Mas nem sempre as vagas levam à contratação. Os números do trabalho de março mostraram que as contratações mais fortes vieram de setores fora da tecnologia principal, enquanto os serviços digitais relacionados permaneceram estáveis ​​ou caíram.

Um relatório recente do Goldman Sachs, citado pela Fortune, disse que a IA cortou cerca de 16 mil empregos por mês durante o ano passado. Ao mesmo tempo, um estudo da SignalFire de 2025 afirmou que as contratações de novos graduados caíram 50% em relação aos níveis observados antes da pandemia de COVID-19.

SignalFire disse: “A porta para a tecnologia já se abriu para os recém-formados. Hoje, ela mal está aberta.” O relatório relacionou essa mudança a rodadas de financiamento menores, equipes mais enxutas, menos programas de pós-graduação e ao aumento do uso de IA.

A Goldman Sachs também alertou que os trabalhadores afastados pela tecnologia muitas vezes passam para empregos mais rotineiros. O relatório afirma que esta mudança pode reduzir o valor das competências existentes e enfraquecer os resultados laborais durante anos.

Essa preocupação ampliou o debate em torno da IA ​​e do emprego. Embora alguns líderes ainda esperem ganhos a longo prazo, dados recentes mantiveram a atenção sobre os actuais padrões de contratação e sobre quem suporta o custo da mudança.

A experiência do trabalhador não corresponde ao otimismo executivo

Os executivos continuam a reportar um forte apoio às ferramentas de IA. A Harvard Business Review disse que 80% dos líderes usam IA semanalmente, enquanto 74% relataram retornos positivos das implantações iniciais.

Os trabalhadores relataram uma experiência diferente. Mercer disse que 43% dos trabalhadores consideram seus empregos mais frustrantes, enquanto Workday disse que quase quatro horas são perdidas corrigindo a produção de IA para cada 10 horas de ganhos de eficiência alegados.

A Harvard Business Review também apontou “workslop”, descrito como conteúdo que parece polido, mas sem substância. Os pesquisadores disseram que 41% dos trabalhadores viram esse tipo de resultado, com cada caso acrescentando quase duas horas de retrabalho.

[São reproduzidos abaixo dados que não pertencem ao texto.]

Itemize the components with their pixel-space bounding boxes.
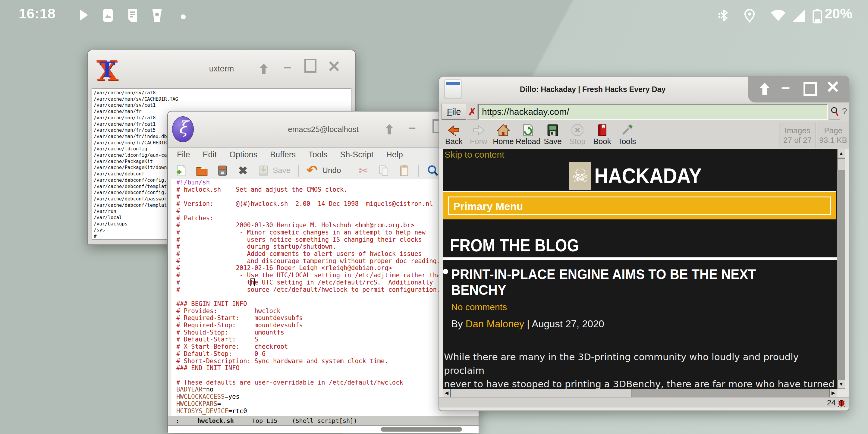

Workday disse que apenas 14% dos entrevistados “alcançam consistentemente resultados positivos com o uso de IA”. Esse resultado sugere que muitos locais de trabalho ainda enfrentam erros, revisões adicionais e pouca confiança nos resultados.

OpenAI alerta que a política pode ficar atrasada em relação às mudanças

A divisão entre o uso executivo e a experiência diária da equipe pode advir da forma como as equipes usam as ferramentas. A Harvard Business Review disse que os líderes seniores costumam aplicar IA à estratégia, elaboração e síntese, onde os sistemas tendem a ter melhor desempenho.

Para operações de rotina que necessitam de precisão constante, os resultados parecem menos confiáveis. Brian Solis, da ServiceNow, chamou esse fardo de “imposto de IA”, que ele descreveu como “Mais verificação. Mais retrabalho. Mais ansiedade”.

A OpenAI também reconheceu que a IA está a mudar o emprego. As suas ideias políticas incluíam uma cobertura de saúde mais ampla, apoio à poupança para a reforma e uma nova agenda industrial.

A empresa disse que suas propostas são iniciais e devem iniciar a discussão. Alertou também: “A menos que a política acompanhe a mudança tecnológica, as instituições e as redes de segurança necessárias para navegar nesta transição poderão ficar para trás”.